Para a produção de 1 quilo de proteína de boi é preciso, em média, utilizar de 12 a 15 quilos de ração à base de grãos. Já para a obtenção de 1 quilo de insetos é preciso de cerca de 1,5 quilo de ração.
“Insetos desde sempre possuem sucesso reprodutivo porque exigem pouco da natureza. Essa organização ao longo dos séculos possibilitou a eles serem fortes candidatos a substituírem ou atuarem de forma complementar à dieta humana”, pontua Ramon.
“Para quem pensa nessa questão do sofrimento que os animais de sangue quente passam ao serem abatidos, o consumo de inseto é mais interessante. Os mamíferos, por exemplo, têm um organismo parecido com o nosso, demonstram sentimentos e sofrem para morrer”, afirma Juliana.
Quando chega o momento de abater o inseto, tempo que varia de acordo com cada criação, o produtor retira o alimento e passa a oferecer só água por até 48 horas para limpar o trato digestivo. Então, os insetos vão para a etapa de congelamento até, enfim, morrer. Em seguida, em alguns casos, são desidratados e secos para serem usados como alimentos.
A produção de insetos para consumo humano é mais simples do que administrar uma fazenda, mas exige cuidados durante todo o processo.
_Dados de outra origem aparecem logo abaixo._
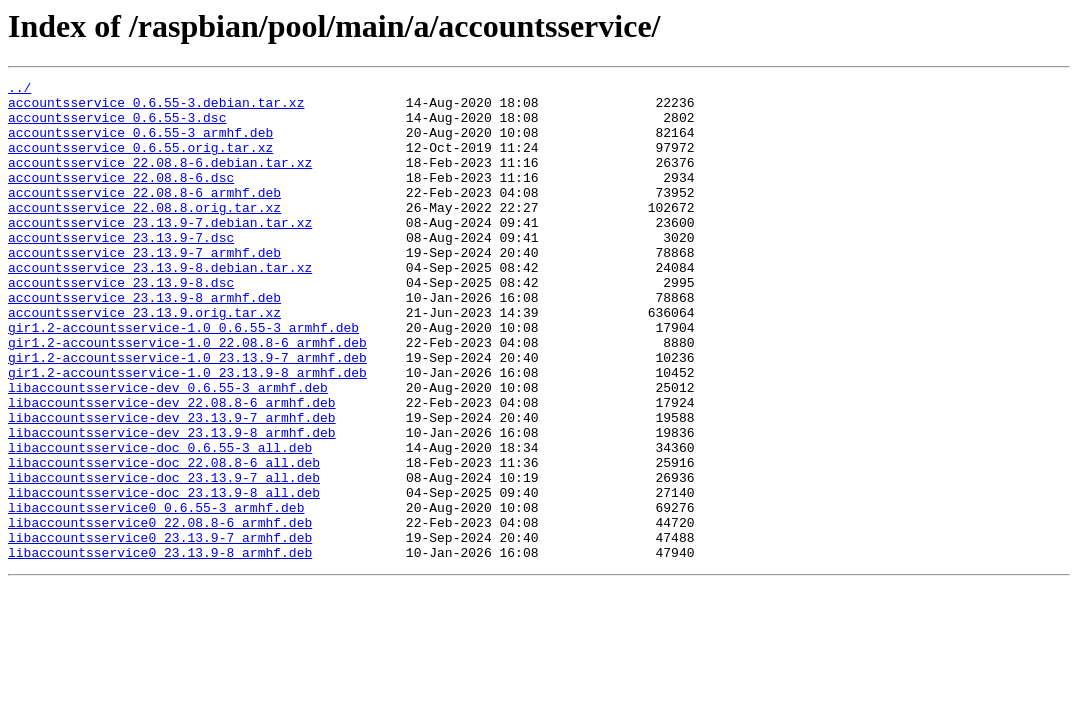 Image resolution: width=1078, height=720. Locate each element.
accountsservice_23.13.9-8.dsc (121, 324)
A Anvisa orienta que “as empresas que têm interesse de atuar nesse ramo devem realizar um estudo criterioso sobre essas práticas e as regras para regularização, pois, embora seja uma área promissora, exige qualificação técnica, tempo para obtenção das licenças e registro, além de investimentos em infraestrutura.”
Proteína do futuro?
Os insetos já estão presentes na vida de todo o mundo como componentes de produtos. Existe um corante vermelho muito usado nos alimentos e na fabricação de cosméticos, por exemplo, que vem do besouro cochonilha, mas o cenário muda quando o assunto é o consumo em alimentos.
A FAO ressalta que os insetos não devem ser vistos apenas como uma alternativa para períodos de fome, mas como um item escolhido por muitas populações por seu sabor. Em países onde essa prática é algo comum, os pratos costumam ser caros e consumidos pela população mais rica.
Para Juliana, a inclusão dos insetos na dieta do brasileiro deve seguir os mesmos passos de um famoso prato da culinária japonesa.
“Eu acredito que vamos conseguir aumentar o consumo de insetos por aqui conforme as pessoas vão aprendendo e se acostumando com esse tipo de alimento. Eu acho que o caminho será o mesmo do sushi, que antes as pessoas não consumiam, por ser peixe cru, e hoje é algo bem normal.”
Dennys aposta que esse é um processo que deve levar algum tempo. “Antes, é preciso quebrar algumas barreiras, como o preconceito, até que seja adotado como hábito aos poucos. O que as pessoas precisam saber é que não tem problema consumir insetos e que é mais uma falta de costume.”
Hoje, o preço ainda é alto para que seja uma fonte alternativa de proteínas. A procura ainda é maior do que a produção e está mais direcionada para alimentar animais. Por isso, 1 quilo de larva de besouro chega a R$ 450. “Por enquanto é muito caro para trocar por outros proteínas, mas com o hábito eu acredito que será a proteína do futuro”, diz Casé.
A Anvisa afirma que o uso de insetos na formulação de produtos está expandido, mas que, até o momento, não avaliou a segurança de consumo de insetos para a população brasileira e, por isso, recomenda cautela por parte do consumidor.
O professor Ramon destaca que os insetos vivos não devem ser consumidos pelas pessoas. “Como qualquer outro ser vivo, os insetos podem possuir contaminantes. Eu recomendo, sempre, comer insetos processados por empresas especializadas, pois elas possuem técnicas de abate que minimizam eventuais contaminantes.” (Pablo Marques/R7).